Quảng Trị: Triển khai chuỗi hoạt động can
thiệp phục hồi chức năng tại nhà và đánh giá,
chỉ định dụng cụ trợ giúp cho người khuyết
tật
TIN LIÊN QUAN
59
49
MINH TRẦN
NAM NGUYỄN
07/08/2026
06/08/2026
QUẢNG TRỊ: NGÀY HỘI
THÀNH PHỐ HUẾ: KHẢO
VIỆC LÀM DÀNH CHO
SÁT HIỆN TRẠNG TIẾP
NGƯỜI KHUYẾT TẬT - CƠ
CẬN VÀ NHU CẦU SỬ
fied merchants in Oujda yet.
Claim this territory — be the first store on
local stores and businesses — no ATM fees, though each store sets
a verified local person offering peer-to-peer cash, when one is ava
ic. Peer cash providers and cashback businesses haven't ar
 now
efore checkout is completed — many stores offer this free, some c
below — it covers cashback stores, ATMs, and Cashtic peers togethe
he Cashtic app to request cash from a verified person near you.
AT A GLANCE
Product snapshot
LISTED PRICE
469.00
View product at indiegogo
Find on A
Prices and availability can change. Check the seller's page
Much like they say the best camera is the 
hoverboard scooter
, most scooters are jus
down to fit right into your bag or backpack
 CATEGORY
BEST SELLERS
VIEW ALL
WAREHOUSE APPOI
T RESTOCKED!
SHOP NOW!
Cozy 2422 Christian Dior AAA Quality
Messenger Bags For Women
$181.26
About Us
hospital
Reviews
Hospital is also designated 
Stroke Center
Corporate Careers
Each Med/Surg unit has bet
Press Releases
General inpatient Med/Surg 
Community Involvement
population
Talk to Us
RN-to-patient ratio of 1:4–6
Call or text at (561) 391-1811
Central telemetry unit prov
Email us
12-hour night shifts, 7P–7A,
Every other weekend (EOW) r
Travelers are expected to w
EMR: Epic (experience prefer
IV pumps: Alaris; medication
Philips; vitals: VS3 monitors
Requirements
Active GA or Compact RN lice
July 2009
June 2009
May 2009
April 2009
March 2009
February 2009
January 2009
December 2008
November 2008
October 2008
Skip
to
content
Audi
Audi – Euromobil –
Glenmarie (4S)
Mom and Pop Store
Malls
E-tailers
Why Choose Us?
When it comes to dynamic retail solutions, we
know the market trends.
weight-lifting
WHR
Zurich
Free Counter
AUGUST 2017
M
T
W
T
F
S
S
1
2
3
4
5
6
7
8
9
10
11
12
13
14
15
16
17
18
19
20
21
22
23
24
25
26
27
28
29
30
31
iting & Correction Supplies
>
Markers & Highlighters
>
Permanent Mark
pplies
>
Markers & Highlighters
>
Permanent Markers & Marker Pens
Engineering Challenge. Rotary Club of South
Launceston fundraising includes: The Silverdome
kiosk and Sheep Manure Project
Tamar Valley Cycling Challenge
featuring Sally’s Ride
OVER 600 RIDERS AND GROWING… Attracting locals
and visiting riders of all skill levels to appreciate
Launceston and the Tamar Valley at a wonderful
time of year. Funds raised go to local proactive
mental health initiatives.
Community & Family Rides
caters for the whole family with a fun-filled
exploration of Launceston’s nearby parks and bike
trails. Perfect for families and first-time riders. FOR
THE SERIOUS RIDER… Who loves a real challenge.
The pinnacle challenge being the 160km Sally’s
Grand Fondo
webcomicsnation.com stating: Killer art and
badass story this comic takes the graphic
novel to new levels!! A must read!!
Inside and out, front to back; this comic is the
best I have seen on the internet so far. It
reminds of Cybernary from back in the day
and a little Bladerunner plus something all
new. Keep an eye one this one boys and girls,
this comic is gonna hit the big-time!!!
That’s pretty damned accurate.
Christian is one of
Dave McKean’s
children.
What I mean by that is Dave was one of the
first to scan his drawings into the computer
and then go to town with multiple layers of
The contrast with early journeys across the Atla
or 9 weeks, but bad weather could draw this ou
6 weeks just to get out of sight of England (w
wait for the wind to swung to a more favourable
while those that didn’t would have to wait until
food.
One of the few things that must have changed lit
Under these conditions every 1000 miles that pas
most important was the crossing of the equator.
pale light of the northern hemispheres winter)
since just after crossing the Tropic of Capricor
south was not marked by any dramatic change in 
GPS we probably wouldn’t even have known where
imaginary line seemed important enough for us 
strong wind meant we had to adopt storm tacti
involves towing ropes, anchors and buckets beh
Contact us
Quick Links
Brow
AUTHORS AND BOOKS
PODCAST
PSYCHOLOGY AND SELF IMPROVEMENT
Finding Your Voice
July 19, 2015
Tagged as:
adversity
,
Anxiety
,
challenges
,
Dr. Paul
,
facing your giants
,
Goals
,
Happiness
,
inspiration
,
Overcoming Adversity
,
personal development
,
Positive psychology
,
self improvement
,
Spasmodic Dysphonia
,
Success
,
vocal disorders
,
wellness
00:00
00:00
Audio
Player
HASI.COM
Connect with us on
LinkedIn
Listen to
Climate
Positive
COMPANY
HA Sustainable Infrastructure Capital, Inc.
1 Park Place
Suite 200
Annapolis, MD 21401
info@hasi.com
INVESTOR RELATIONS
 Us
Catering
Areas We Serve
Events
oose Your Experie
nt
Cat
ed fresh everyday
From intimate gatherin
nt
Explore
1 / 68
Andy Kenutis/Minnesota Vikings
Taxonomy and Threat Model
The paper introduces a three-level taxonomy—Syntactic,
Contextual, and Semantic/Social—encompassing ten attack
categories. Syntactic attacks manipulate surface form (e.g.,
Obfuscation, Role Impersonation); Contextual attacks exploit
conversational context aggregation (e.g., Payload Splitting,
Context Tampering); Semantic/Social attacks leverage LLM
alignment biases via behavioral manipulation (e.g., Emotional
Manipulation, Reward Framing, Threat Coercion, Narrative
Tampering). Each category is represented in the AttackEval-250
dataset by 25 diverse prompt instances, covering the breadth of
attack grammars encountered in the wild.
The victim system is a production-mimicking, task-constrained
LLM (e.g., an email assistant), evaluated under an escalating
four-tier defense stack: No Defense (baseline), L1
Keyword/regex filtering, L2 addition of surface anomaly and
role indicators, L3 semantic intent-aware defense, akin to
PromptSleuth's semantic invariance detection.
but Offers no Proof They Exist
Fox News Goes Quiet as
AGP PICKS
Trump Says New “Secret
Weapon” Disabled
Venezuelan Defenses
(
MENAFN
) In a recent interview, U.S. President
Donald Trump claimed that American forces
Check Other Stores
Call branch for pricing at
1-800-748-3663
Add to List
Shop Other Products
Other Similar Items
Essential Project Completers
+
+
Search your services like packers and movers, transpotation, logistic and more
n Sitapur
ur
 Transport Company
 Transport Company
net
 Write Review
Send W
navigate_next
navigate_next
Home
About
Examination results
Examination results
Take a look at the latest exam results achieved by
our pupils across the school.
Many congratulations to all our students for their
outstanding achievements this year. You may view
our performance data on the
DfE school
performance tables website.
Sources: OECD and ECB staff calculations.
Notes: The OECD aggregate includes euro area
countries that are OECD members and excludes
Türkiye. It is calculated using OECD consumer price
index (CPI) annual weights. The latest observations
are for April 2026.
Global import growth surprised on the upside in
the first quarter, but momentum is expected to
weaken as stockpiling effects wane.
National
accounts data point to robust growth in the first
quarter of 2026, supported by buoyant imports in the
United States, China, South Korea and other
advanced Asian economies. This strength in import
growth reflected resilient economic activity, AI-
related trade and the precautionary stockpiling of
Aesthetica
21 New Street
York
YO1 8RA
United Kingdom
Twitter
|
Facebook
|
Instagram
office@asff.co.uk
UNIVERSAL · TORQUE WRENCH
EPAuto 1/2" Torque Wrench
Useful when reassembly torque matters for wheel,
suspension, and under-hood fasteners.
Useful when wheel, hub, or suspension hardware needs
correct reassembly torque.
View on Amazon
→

* Exercise prompt *
Nothing should be dropped or changed, so repeat all of the entries exactly.

* Result of the exercise *
Quảng Trị: Triển khai chuỗi hoạt động can
thiệp phục hồi chức năng tại nhà và đánh giá,
chỉ định dụng cụ trợ giúp cho người khuyết
tật
TIN LIÊN QUAN
59
49
MINH TRẦN
NAM NGUYỄN
07/08/2026
06/08/2026
QUẢNG TRỊ: NGÀY HỘI
THÀNH PHỐ HUẾ: KHẢO
VIỆC LÀM DÀNH CHO
SÁT HIỆN TRẠNG TIẾP
NGƯỜI KHUYẾT TẬT - CƠ
CẬN VÀ NHU CẦU SỬ
fied merchants in Oujda yet.
Claim this territory — be the first store on
local stores and businesses — no ATM fees, though each store sets
a verified local person offering peer-to-peer cash, when one is ava
ic. Peer cash providers and cashback businesses haven't ar
 now
efore checkout is completed — many stores offer this free, some c
below — it covers cashback stores, ATMs, and Cashtic peers togethe
he Cashtic app to request cash from a verified person near you.
AT A GLANCE
Product snapshot
LISTED PRICE
469.00
View product at indiegogo
Find on A
Prices and availability can change. Check the seller's page
Much like they say the best camera is the 
hoverboard scooter
, most scooters are jus
down to fit right into your bag or backpack
 CATEGORY
BEST SELLERS
VIEW ALL
WAREHOUSE APPOI
T RESTOCKED!
SHOP NOW!
Cozy 2422 Christian Dior AAA Quality
Messenger Bags For Women
$181.26
About Us
hospital
Reviews
Hospital is also designated 
Stroke Center
Corporate Careers
Each Med/Surg unit has bet
Press Releases
General inpatient Med/Surg 
Community Involvement
population
Talk to Us
RN-to-patient ratio of 1:4–6
Call or text at (561) 391-1811
Central telemetry unit prov
Email us
12-hour night shifts, 7P–7A,
Every other weekend (EOW) r
Travelers are expected to w
EMR: Epic (experience prefer
IV pumps: Alaris; medication
Philips; vitals: VS3 monitors
Requirements
Active GA or Compact RN lice
July 2009
June 2009
May 2009
April 2009
March 2009
February 2009
January 2009
December 2008
November 2008
October 2008
Skip
to
content
Audi
Audi – Euromobil –
Glenmarie (4S)
Mom and Pop Store
Malls
E-tailers
Why Choose Us?
When it comes to dynamic retail solutions, we
know the market trends.
weight-lifting
WHR
Zurich
Free Counter
AUGUST 2017
M
T
W
T
F
S
S
1
2
3
4
5
6
7
8
9
10
11
12
13
14
15
16
17
18
19
20
21
22
23
24
25
26
27
28
29
30
31
iting & Correction Supplies
>
Markers & Highlighters
>
Permanent Mark
pplies
>
Markers & Highlighters
>
Permanent Markers & Marker Pens
Engineering Challenge. Rotary Club of South
Launceston fundraising includes: The Silverdome
kiosk and Sheep Manure Project
Tamar Valley Cycling Challenge
featuring Sally’s Ride
OVER 600 RIDERS AND GROWING… Attracting locals
and visiting riders of all skill levels to appreciate
Launceston and the Tamar Valley at a wonderful
time of year. Funds raised go to local proactive
mental health initiatives.
Community & Family Rides
caters for the whole family with a fun-filled
exploration of Launceston’s nearby parks and bike
trails. Perfect for families and first-time riders. FOR
THE SERIOUS RIDER… Who loves a real challenge.
The pinnacle challenge being the 160km Sally’s
Grand Fondo
webcomicsnation.com stating: Killer art and
badass story this comic takes the graphic
novel to new levels!! A must read!!
Inside and out, front to back; this comic is the
best I have seen on the internet so far. It
reminds of Cybernary from back in the day
and a little Bladerunner plus something all
new. Keep an eye one this one boys and girls,
this comic is gonna hit the big-time!!!
That’s pretty damned accurate.
Christian is one of
Dave McKean’s
children.
What I mean by that is Dave was one of the
first to scan his drawings into the computer
and then go to town with multiple layers of
The contrast with early journeys across the Atla
or 9 weeks, but bad weather could draw this ou
6 weeks just to get out of sight of England (w
wait for the wind to swung to a more favourable
while those that didn’t would have to wait until
food.
One of the few things that must have changed lit
Under these conditions every 1000 miles that pas
most important was the crossing of the equator.
pale light of the northern hemispheres winter)
since just after crossing the Tropic of Capricor
south was not marked by any dramatic change in 
GPS we probably wouldn’t even have known where
imaginary line seemed important enough for us 
strong wind meant we had to adopt storm tacti
involves towing ropes, anchors and buckets beh
Contact us
Quick Links
Brow
AUTHORS AND BOOKS
PODCAST
PSYCHOLOGY AND SELF IMPROVEMENT
Finding Your Voice
July 19, 2015
Tagged as:
adversity
,
Anxiety
,
challenges
,
Dr. Paul
,
facing your giants
,
Goals
,
Happiness
,
inspiration
,
Overcoming Adversity
,
personal development
,
Positive psychology
,
self improvement
,
Spasmodic Dysphonia
,
Success
,
vocal disorders
,
wellness
00:00
00:00
Audio
Player
HASI.COM
Connect with us on
LinkedIn
Listen to
Climate
Positive
COMPANY
HA Sustainable Infrastructure Capital, Inc.
1 Park Place
Suite 200
Annapolis, MD 21401
info@hasi.com
INVESTOR RELATIONS
 Us
Catering
Areas We Serve
Events
oose Your Experie
nt
Cat
ed fresh everyday
From intimate gatherin
nt
Explore
1 / 68
Andy Kenutis/Minnesota Vikings
Taxonomy and Threat Model
The paper introduces a three-level taxonomy—Syntactic,
Contextual, and Semantic/Social—encompassing ten attack
categories. Syntactic attacks manipulate surface form (e.g.,
Obfuscation, Role Impersonation); Contextual attacks exploit
conversational context aggregation (e.g., Payload Splitting,
Context Tampering); Semantic/Social attacks leverage LLM
alignment biases via behavioral manipulation (e.g., Emotional
Manipulation, Reward Framing, Threat Coercion, Narrative
Tampering). Each category is represented in the AttackEval-250
dataset by 25 diverse prompt instances, covering the breadth of
attack grammars encountered in the wild.
The victim system is a production-mimicking, task-constrained
LLM (e.g., an email assistant), evaluated under an escalating
four-tier defense stack: No Defense (baseline), L1
Keyword/regex filtering, L2 addition of surface anomaly and
role indicators, L3 semantic intent-aware defense, akin to
PromptSleuth's semantic invariance detection.
but Offers no Proof They Exist
Fox News Goes Quiet as
AGP PICKS
Trump Says New “Secret
Weapon” Disabled
Venezuelan Defenses
(
MENAFN
) In a recent interview, U.S. President
Donald Trump claimed that American forces
Check Other Stores
Call branch for pricing at
1-800-748-3663
Add to List
Shop Other Products
Other Similar Items
Essential Project Completers
+
+
Search your services like packers and movers, transpotation, logistic and more
n Sitapur
ur
 Transport Company
 Transport Company
net
 Write Review
Send W
navigate_next
navigate_next
Home
About
Examination results
Examination results
Take a look at the latest exam results achieved by
our pupils across the school.
Many congratulations to all our students for their
outstanding achievements this year. You may view
our performance data on the
DfE school
performance tables website.
Sources: OECD and ECB staff calculations.
Notes: The OECD aggregate includes euro area
countries that are OECD members and excludes
Türkiye. It is calculated using OECD consumer price
index (CPI) annual weights. The latest observations
are for April 2026.
Global import growth surprised on the upside in
the first quarter, but momentum is expected to
weaken as stockpiling effects wane.
National
accounts data point to robust growth in the first
quarter of 2026, supported by buoyant imports in the
United States, China, South Korea and other
advanced Asian economies. This strength in import
growth reflected resilient economic activity, AI-
related trade and the precautionary stockpiling of
Aesthetica
21 New Street
York
YO1 8RA
United Kingdom
Twitter
|
Facebook
|
Instagram
office@asff.co.uk
UNIVERSAL · TORQUE WRENCH
EPAuto 1/2" Torque Wrench
Useful when reassembly torque matters for wheel,
suspension, and under-hood fasteners.
Useful when wheel, hub, or suspension hardware needs
correct reassembly torque.
View on Amazon
→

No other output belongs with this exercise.